Working age adults are unsure whether their life in retirement will be better than their parents’, according to research by the Financial Services Compensation Scheme (FSCS), which highlighted several areas of concern.

Younger people appeared to be the most optimistic, with 44 per cent of 18 to 24 year olds thinking their retirement will be better than their parents, compared to 24 per cent who believed it will be worse.

However, people aged between 35 and 44 were the least optimistic, with less than a third (30 per cent) believing they will have a better retirement and 35 per cent thinking it will be worse.

More than half (51 per cent) of people who planned to retire before state pension age expected a more positive experience in retirement.

All workers under the age of 65 expected some aspects of their retirement to be better, according to the study, but economic pressures were creating concerns that money will not go far enough in retirement.

People tended to expect their quality of life, physical and mental health, and their ability to travel will be better than that of their parents’ generation.

However, 40 per cent of future retirees believed their ability to fund their retirement would be worse than their parents, while 48 per cent thought they would be less likely to retire early.

More than half (56 per cent) of working age adults were concerned their standard of living would drop in retirement and 47 per cent worried about how they would cover their housing costs.

The FSCS noted that, despite the concerns, there appeared to be low levels of awareness around the complexities of planning for retirement, with 25 per cent of working adults feeling they had a lack of understanding of pensions/savings products.

Furthermore, over a fifth (21 per cent) feared not having access to compensation if things go wrong with their provider and just 35 per cent felt comfortable about planning for their retirement.

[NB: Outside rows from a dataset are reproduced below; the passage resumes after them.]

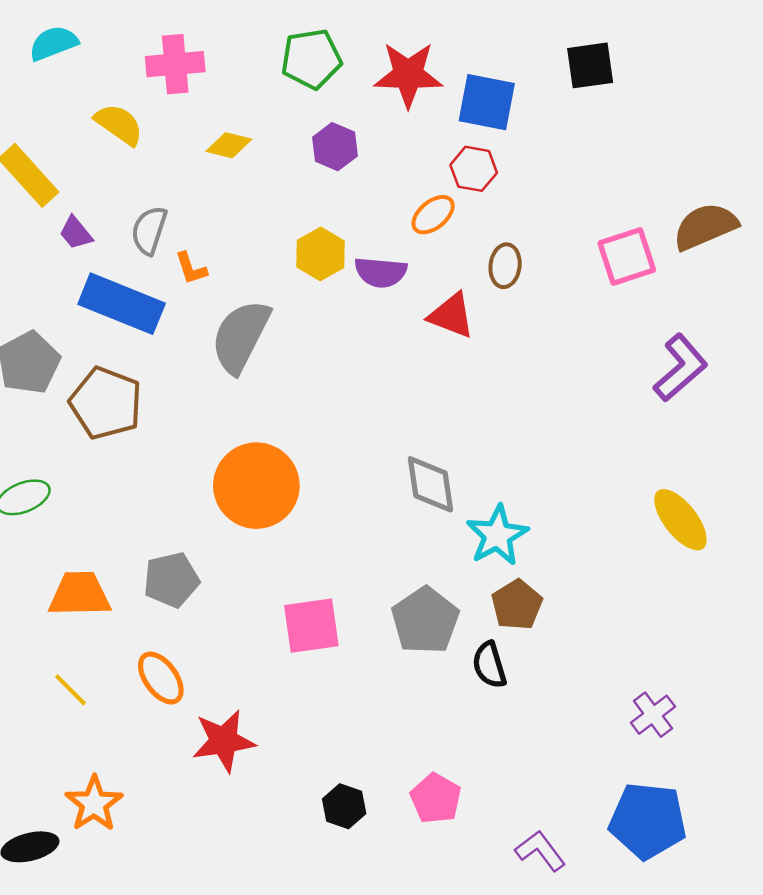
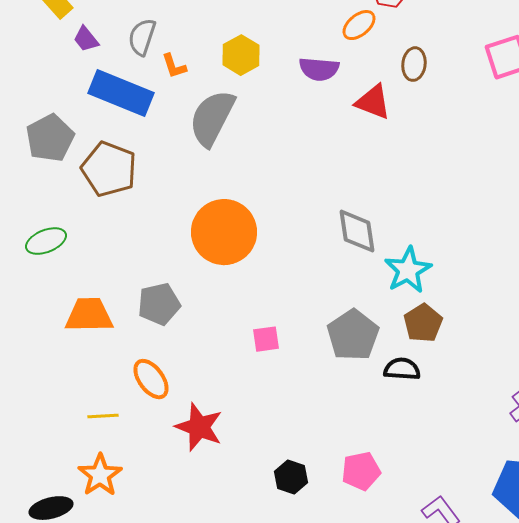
yellow hexagon: (321, 254) -> (241, 55), moved
pink square: (311, 626) -> (266, 339), size x0.6
black semicircle: (489, 665) -> (402, 369), turned 111
yellow line: (71, 690) -> (103, 416), moved, turned -48
red star: (224, 741) -> (199, 427), turned 30
pink pentagon: (436, 798) -> (361, 471), turned 30

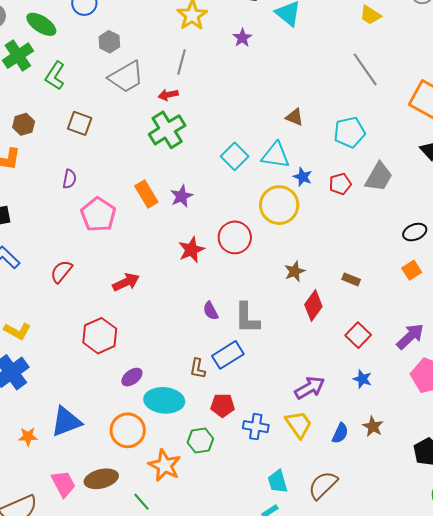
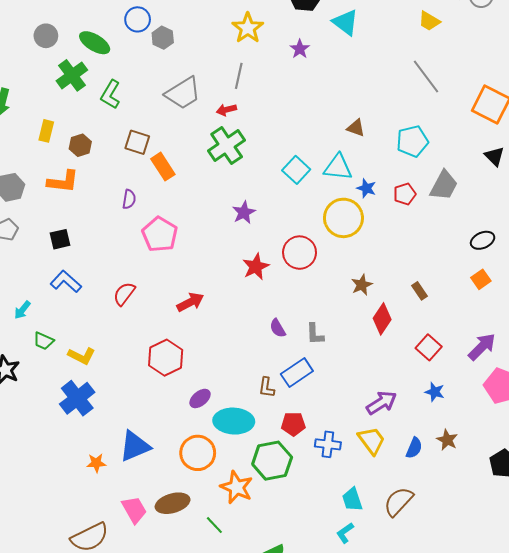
gray hexagon: (109, 42) -> (163, 38), moved
orange rectangle: (146, 194) -> (163, 167), moved
brown rectangle: (351, 279) -> (420, 291), turned 36
gray L-shape: (247, 318) -> (315, 334), size x0.7
green hexagon: (200, 441) -> (272, 461), size x1.5

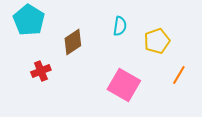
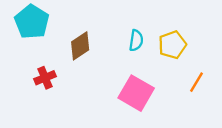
cyan semicircle: (120, 26) -> (136, 40), moved

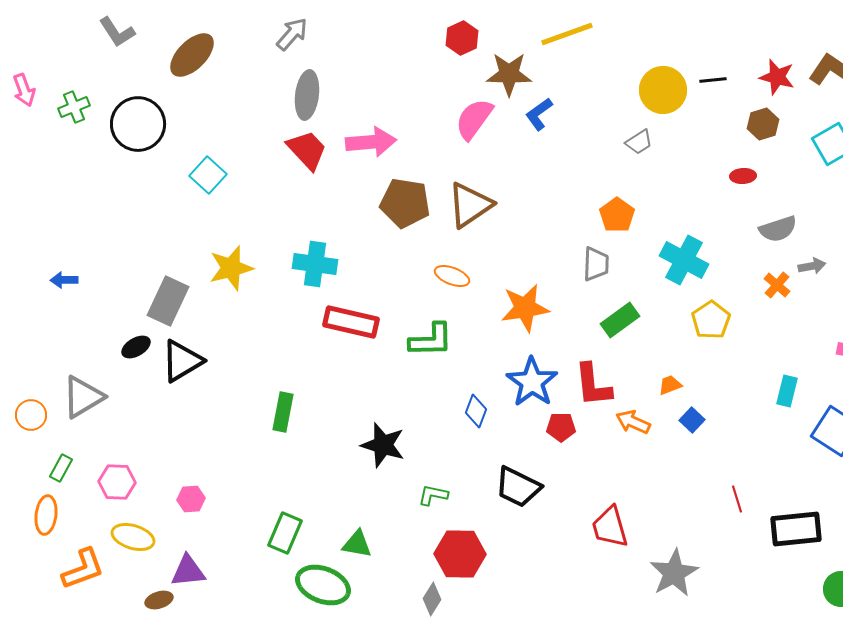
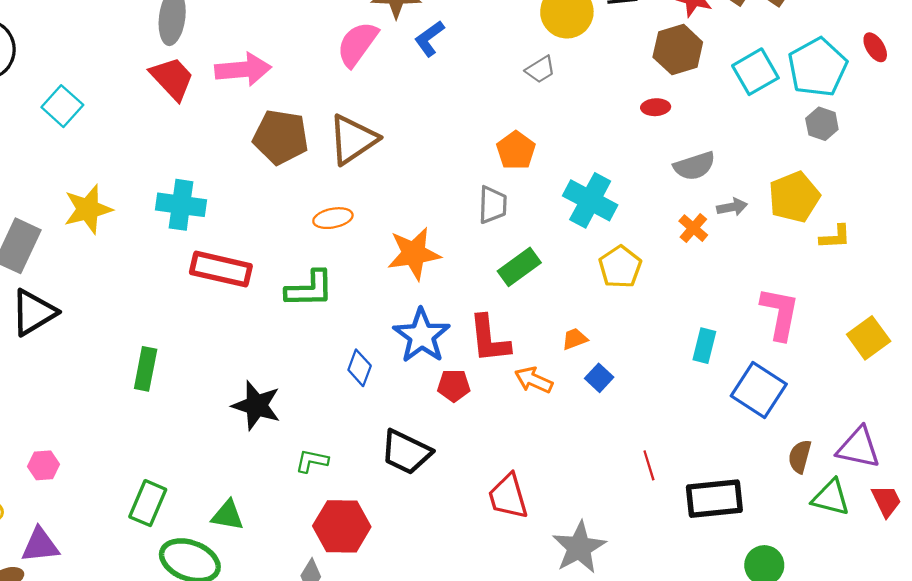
brown hexagon: (763, 124) -> (678, 50), size x1.4
orange ellipse: (452, 276) -> (333, 218), turned -32

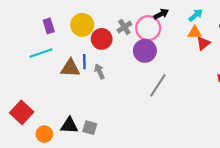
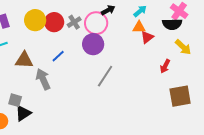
red circle: (102, 39) -> (54, 22), moved
blue line: (84, 62) -> (58, 56), moved, turned 48
gray arrow: (99, 71) -> (43, 79), moved, size x1.5
black triangle: (69, 125) -> (23, 113), turned -36
gray square: (90, 128) -> (15, 100), moved

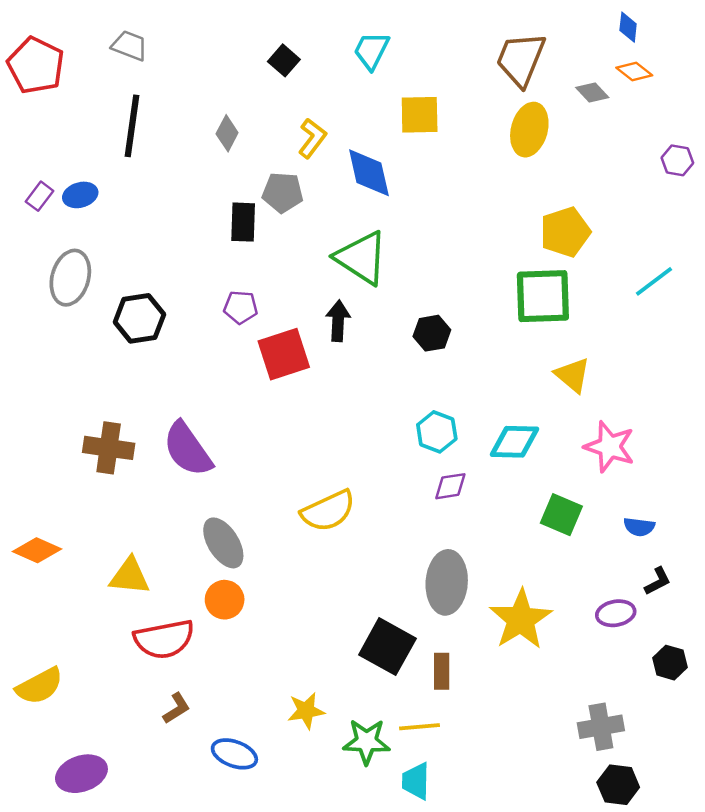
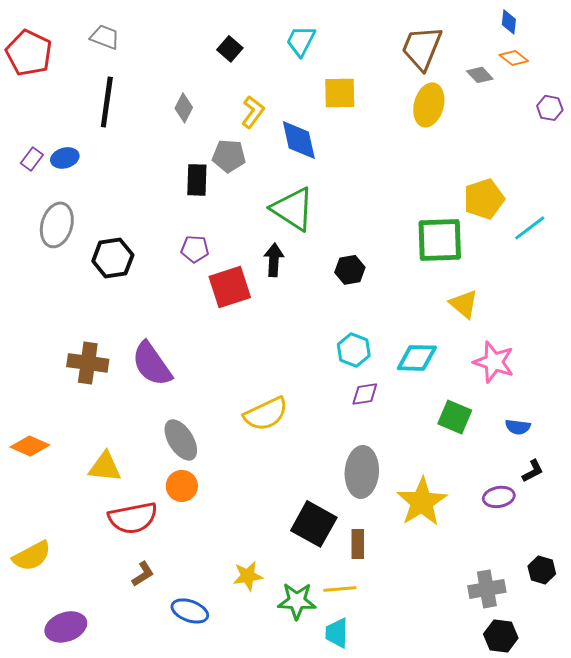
purple hexagon: (677, 160) -> (550, 108), moved
yellow pentagon: (565, 232) -> (484, 199), moved
black hexagon: (670, 663) -> (542, 570), moved

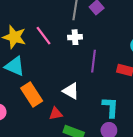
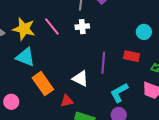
purple line: (93, 61) -> (103, 63), moved
cyan L-shape: (110, 107) -> (119, 93), turned -120

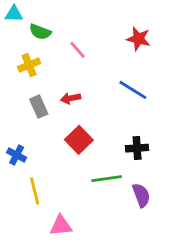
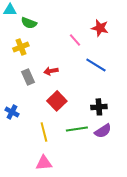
pink line: (78, 50) -> (75, 40), moved
yellow line: (35, 191) -> (44, 132), moved
purple semicircle: (141, 195) -> (103, 131), moved, turned 78

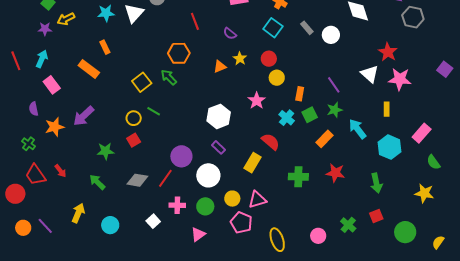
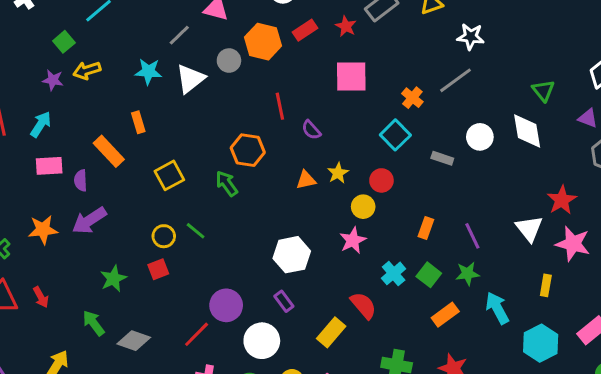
gray rectangle: (307, 28) -> (442, 158), moved, turned -40
purple semicircle: (230, 33) -> (311, 130), moved
white circle: (331, 35) -> (480, 137), moved
yellow circle: (277, 78) -> (363, 207), moved
yellow square: (142, 82) -> (169, 175), moved
pink rectangle: (52, 85) -> (49, 166), turned -66
orange rectangle: (300, 94) -> (426, 228), moved
purple semicircle: (34, 109) -> (81, 180), moved
green square: (310, 115) -> (429, 275), turned -35
green star: (105, 151) -> (113, 279), turned -30
gray diamond: (137, 180) -> (134, 341), moved

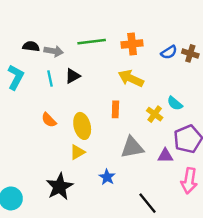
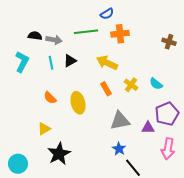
blue semicircle: (169, 52) -> (107, 14), moved
yellow arrow: (131, 78) -> (107, 63), moved
orange rectangle: (115, 109) -> (106, 89), turned -32
yellow cross: (155, 114) -> (131, 85), moved
yellow triangle: (77, 152) -> (44, 129), moved
blue star: (107, 177) -> (119, 149), moved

“It’s encouraging to see the optimism in future UK retirees, but it’s unsurprising that many are also concerned when it comes to their ability to fund their retirement dreams,” commented FSCS chief communications officer, Lila Pleban.

“The UK’s current economic climate, including the rising cost of living and housing costs, is a source of concern for those making any major financial decision. And with retirement a particularly emotive milestone and one that everyone wants to get right, it is understandable these pressures, and concerns money will not go far enough, are front of mind when thinking about their future.

“It’s clear from our research that those thinking about or approaching retirement must have access to the knowledge and tools they need so they can choose their products wisely as they try to bridge the gap between the retirement they expect and their concerns about how they will fund it.

“Whatever products consumers choose to fund their retirement, we encourage them to check that their money is FSCS-protected and safeguarded if things go wrong. We often see claims where customers have lost money in their pensions and witness the harm that occurs, especially if losses come at a time when people are less able to recoup their money, for example, when they have already retired or are close to retirement.

"That’s why at FSCS we are committed to helping to empower and educate consumers, so they feel confident and well-informed about the decisions they make when it comes to their money.”